> _What to do_:
Among the records that follow, find each line holding the word "StHelenaGovt" and copy it.

Start of Data in this exercise

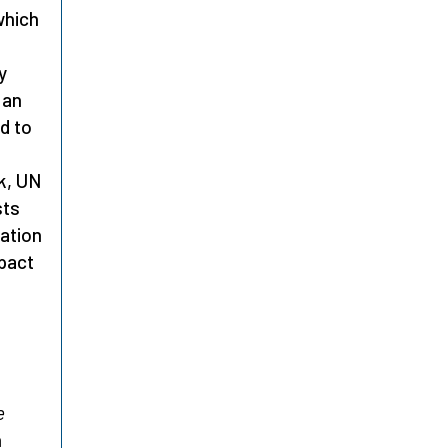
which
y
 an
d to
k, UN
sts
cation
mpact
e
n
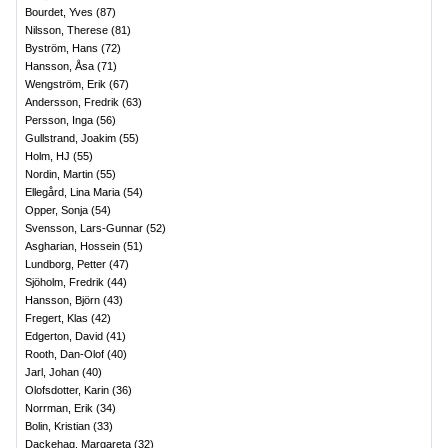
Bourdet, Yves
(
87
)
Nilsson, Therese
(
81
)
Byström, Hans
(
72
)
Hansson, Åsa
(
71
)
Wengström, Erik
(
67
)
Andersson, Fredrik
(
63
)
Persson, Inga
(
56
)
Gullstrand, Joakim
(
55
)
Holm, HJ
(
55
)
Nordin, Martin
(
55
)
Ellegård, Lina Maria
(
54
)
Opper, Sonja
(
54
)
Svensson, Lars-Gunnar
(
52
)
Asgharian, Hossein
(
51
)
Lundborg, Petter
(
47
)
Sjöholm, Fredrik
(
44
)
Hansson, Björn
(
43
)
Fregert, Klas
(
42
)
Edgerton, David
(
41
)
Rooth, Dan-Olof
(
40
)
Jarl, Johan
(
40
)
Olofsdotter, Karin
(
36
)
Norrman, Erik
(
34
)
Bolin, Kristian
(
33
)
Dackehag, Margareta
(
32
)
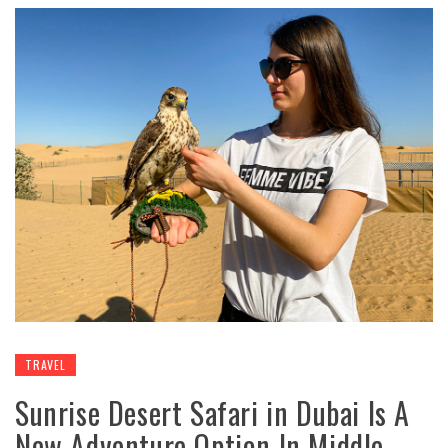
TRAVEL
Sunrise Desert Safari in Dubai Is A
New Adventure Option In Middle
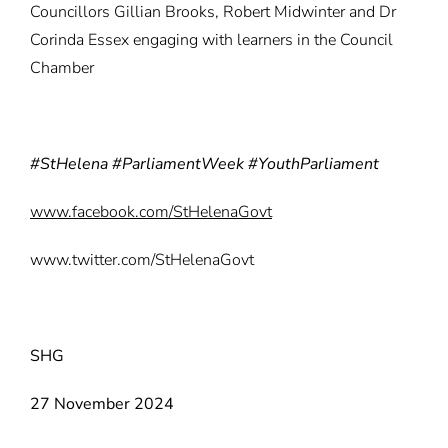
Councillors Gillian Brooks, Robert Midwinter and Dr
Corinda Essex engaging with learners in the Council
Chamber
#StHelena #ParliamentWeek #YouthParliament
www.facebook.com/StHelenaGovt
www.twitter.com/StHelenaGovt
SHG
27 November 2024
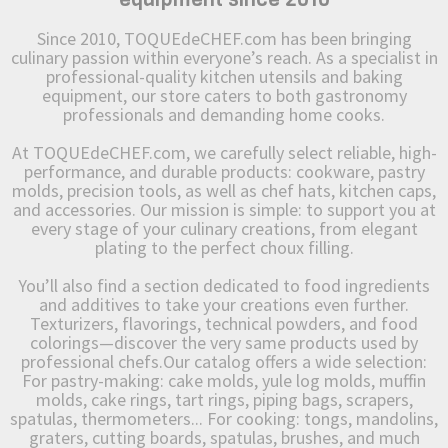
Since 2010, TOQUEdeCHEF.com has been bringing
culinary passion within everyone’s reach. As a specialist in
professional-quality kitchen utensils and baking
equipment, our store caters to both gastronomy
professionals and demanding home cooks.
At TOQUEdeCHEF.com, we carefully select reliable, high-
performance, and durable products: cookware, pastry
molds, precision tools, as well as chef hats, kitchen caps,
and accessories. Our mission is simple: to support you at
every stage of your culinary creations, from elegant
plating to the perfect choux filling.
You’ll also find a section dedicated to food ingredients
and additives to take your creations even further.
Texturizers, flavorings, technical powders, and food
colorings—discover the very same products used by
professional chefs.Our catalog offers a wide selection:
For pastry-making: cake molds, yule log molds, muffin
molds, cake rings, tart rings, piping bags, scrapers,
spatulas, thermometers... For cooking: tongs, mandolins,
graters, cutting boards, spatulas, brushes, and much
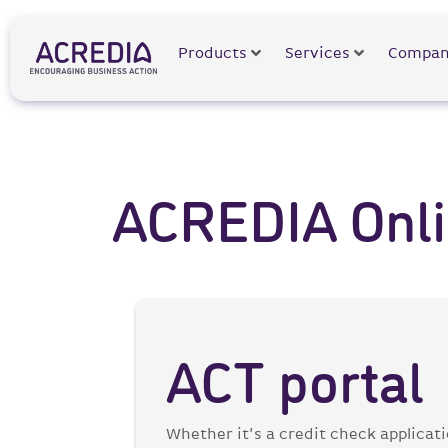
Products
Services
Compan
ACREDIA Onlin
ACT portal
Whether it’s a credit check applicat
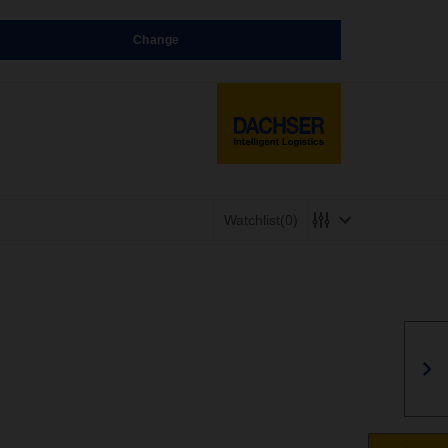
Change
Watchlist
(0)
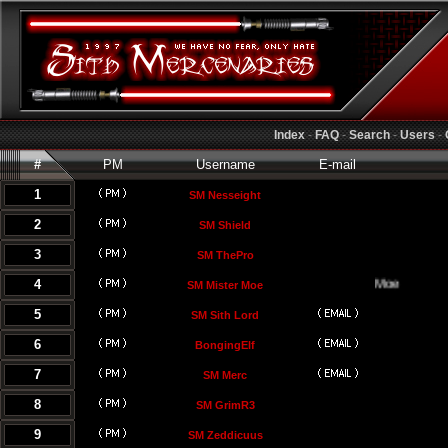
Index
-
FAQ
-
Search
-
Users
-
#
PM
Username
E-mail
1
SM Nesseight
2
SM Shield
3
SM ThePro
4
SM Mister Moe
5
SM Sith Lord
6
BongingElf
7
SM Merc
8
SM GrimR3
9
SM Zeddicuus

End of Data in this exercise

> _Completed exercise_:
www.facebook.com/StHelenaGovt
www.twitter.com/StHelenaGovt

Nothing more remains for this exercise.